◆ **DATA EXTRACTS**

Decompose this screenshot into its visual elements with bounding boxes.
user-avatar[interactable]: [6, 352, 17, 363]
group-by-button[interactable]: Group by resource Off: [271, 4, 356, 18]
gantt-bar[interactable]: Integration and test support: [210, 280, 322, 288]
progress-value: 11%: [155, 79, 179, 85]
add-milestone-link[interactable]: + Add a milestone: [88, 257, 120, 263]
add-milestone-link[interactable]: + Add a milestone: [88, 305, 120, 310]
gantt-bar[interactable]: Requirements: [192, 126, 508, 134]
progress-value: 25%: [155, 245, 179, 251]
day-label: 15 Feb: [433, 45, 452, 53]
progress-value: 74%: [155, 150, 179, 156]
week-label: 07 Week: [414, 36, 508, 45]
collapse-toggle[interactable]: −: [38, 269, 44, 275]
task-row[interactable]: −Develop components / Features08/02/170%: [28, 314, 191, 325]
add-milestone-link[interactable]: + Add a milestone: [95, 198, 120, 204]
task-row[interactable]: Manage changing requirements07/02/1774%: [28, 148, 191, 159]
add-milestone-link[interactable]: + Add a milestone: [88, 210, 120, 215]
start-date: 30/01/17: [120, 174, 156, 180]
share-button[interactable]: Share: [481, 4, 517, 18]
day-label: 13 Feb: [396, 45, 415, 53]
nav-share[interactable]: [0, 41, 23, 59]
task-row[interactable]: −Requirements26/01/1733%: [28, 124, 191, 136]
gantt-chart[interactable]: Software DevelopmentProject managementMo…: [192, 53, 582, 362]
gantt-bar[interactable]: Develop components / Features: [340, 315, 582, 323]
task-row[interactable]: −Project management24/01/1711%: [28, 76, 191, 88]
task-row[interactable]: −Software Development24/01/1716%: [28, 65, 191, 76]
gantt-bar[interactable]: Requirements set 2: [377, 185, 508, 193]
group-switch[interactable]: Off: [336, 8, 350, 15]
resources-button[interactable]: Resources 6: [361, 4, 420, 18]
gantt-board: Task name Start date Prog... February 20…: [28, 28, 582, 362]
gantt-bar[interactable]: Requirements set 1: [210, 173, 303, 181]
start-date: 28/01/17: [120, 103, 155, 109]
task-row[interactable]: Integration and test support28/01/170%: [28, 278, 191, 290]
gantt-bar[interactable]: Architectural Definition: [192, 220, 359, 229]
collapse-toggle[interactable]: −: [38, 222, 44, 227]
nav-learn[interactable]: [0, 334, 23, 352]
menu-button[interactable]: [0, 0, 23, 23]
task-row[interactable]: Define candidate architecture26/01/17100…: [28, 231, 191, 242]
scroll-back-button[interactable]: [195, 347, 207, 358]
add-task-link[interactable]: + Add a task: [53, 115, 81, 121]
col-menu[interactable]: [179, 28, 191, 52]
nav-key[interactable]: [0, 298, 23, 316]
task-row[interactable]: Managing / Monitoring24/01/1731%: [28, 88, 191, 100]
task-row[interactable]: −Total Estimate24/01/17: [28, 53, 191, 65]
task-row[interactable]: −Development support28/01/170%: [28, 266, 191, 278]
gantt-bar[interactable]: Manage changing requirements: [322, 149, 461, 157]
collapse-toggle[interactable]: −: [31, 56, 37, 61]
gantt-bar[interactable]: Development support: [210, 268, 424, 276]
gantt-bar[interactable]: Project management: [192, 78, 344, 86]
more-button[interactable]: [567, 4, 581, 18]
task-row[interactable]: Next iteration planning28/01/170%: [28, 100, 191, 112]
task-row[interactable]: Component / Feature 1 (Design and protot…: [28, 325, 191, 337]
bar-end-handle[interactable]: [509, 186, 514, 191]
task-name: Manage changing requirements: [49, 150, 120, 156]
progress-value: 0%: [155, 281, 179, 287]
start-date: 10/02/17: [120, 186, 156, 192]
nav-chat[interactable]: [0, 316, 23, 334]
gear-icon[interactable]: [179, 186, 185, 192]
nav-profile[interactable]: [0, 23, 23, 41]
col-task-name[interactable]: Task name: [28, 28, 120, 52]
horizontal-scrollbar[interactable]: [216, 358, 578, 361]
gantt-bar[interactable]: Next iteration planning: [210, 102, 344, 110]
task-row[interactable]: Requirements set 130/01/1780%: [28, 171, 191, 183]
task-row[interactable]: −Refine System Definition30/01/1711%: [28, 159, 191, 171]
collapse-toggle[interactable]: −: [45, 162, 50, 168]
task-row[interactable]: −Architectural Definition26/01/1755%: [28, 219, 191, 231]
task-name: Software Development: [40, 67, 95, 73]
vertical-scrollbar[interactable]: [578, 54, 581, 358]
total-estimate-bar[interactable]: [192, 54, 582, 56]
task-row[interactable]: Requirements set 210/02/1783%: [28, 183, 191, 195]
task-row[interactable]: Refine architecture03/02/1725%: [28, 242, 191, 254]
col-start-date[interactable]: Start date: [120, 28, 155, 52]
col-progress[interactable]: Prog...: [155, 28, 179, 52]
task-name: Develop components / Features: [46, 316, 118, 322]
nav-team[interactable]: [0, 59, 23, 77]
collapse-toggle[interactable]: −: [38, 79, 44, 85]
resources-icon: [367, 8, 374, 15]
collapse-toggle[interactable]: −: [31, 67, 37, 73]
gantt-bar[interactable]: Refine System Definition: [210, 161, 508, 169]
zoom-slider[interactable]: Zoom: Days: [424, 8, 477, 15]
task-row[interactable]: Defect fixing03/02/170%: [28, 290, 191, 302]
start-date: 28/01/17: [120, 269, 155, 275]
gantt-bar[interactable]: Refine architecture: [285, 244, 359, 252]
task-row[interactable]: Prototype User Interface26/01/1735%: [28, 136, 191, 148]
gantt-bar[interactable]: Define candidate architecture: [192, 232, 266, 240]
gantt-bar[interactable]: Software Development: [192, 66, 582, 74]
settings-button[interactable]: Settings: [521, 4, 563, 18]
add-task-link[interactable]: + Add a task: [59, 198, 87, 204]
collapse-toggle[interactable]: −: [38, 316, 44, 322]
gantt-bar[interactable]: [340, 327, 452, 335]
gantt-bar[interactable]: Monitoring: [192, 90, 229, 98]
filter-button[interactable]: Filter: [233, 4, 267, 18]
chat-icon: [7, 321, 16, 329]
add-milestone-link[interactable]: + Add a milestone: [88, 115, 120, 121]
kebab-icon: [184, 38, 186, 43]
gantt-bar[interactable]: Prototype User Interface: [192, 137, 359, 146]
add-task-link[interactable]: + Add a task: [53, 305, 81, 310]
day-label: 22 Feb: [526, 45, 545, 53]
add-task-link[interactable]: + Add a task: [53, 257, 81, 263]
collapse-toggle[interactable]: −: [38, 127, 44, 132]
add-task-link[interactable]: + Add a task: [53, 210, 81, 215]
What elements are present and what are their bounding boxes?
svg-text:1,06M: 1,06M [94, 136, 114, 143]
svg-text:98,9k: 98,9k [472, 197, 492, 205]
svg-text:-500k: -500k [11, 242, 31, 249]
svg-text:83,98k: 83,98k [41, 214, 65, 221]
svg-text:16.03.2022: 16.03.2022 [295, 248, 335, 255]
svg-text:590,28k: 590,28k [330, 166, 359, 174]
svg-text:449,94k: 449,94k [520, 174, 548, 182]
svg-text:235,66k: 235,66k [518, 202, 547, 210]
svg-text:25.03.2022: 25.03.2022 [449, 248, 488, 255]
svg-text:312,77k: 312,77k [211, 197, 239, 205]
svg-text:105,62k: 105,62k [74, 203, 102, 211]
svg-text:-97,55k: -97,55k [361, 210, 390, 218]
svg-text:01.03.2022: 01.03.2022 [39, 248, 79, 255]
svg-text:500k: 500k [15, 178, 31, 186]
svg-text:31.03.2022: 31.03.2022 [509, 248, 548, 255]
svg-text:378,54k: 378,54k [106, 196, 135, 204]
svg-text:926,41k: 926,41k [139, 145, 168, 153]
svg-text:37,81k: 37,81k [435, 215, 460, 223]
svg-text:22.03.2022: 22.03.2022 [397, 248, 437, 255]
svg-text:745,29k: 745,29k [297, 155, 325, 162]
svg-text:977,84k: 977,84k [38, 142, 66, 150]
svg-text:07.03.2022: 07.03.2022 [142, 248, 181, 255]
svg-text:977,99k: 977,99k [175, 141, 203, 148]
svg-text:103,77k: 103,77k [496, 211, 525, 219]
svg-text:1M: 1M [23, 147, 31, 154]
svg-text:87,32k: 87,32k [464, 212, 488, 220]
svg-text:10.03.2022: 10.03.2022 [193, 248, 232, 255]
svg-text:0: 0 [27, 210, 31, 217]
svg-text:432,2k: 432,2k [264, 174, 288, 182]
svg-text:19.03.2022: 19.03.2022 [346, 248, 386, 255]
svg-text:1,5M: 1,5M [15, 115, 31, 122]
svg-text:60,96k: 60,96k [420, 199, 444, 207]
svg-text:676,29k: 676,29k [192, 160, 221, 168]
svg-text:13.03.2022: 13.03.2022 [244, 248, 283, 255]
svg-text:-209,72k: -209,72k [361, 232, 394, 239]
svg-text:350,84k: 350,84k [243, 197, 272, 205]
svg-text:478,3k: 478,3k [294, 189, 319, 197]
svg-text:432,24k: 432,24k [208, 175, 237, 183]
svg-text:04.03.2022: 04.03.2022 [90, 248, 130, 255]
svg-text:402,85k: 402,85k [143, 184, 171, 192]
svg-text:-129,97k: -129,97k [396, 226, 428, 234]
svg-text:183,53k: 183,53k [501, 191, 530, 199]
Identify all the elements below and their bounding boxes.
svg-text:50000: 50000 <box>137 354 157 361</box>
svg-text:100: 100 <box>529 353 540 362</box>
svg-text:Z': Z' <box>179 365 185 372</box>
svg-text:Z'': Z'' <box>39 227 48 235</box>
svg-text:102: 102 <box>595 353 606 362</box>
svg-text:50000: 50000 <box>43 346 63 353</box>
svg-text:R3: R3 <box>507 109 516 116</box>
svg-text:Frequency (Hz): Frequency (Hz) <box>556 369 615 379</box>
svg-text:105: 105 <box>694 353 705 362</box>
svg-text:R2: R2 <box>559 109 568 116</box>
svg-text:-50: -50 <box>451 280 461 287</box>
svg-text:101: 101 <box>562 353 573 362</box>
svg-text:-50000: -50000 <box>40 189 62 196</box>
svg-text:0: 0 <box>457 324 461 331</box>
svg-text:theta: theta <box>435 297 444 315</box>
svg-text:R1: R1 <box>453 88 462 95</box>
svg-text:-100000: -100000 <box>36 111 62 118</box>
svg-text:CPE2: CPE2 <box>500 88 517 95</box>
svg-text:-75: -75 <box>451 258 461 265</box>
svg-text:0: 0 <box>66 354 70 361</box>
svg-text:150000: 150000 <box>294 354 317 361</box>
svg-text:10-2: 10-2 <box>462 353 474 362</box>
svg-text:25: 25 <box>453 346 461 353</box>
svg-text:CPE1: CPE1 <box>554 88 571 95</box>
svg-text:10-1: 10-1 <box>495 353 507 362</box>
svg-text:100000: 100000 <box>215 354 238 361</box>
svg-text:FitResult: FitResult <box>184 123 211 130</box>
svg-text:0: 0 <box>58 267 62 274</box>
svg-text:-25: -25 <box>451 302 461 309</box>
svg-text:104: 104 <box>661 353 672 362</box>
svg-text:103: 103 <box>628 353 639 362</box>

◆ **WHAT YOU WILL DO**
Could you copy exactly the lines from the one containing "Identify all the" through the end of the records above, and nothing more?

◆ **COMPLETED EXERCISE**
Identify all the elements below and their bounding boxes.
svg-text:50000: 50000 <box>137 354 157 361</box>
svg-text:100: 100 <box>529 353 540 362</box>
svg-text:Z': Z' <box>179 365 185 372</box>
svg-text:Z'': Z'' <box>39 227 48 235</box>
svg-text:102: 102 <box>595 353 606 362</box>
svg-text:50000: 50000 <box>43 346 63 353</box>
svg-text:R3: R3 <box>507 109 516 116</box>
svg-text:Frequency (Hz): Frequency (Hz) <box>556 369 615 379</box>
svg-text:105: 105 <box>694 353 705 362</box>
svg-text:R2: R2 <box>559 109 568 116</box>
svg-text:-50: -50 <box>451 280 461 287</box>
svg-text:101: 101 <box>562 353 573 362</box>
svg-text:-50000: -50000 <box>40 189 62 196</box>
svg-text:0: 0 <box>457 324 461 331</box>
svg-text:theta: theta <box>435 297 444 315</box>
svg-text:R1: R1 <box>453 88 462 95</box>
svg-text:-100000: -100000 <box>36 111 62 118</box>
svg-text:CPE2: CPE2 <box>500 88 517 95</box>
svg-text:-75: -75 <box>451 258 461 265</box>
svg-text:0: 0 <box>66 354 70 361</box>
svg-text:150000: 150000 <box>294 354 317 361</box>
svg-text:10-2: 10-2 <box>462 353 474 362</box>
svg-text:25: 25 <box>453 346 461 353</box>
svg-text:CPE1: CPE1 <box>554 88 571 95</box>
svg-text:10-1: 10-1 <box>495 353 507 362</box>
svg-text:100000: 100000 <box>215 354 238 361</box>
svg-text:FitResult: FitResult <box>184 123 211 130</box>
svg-text:0: 0 <box>58 267 62 274</box>
svg-text:-25: -25 <box>451 302 461 309</box>
svg-text:104: 104 <box>661 353 672 362</box>
svg-text:103: 103 <box>628 353 639 362</box>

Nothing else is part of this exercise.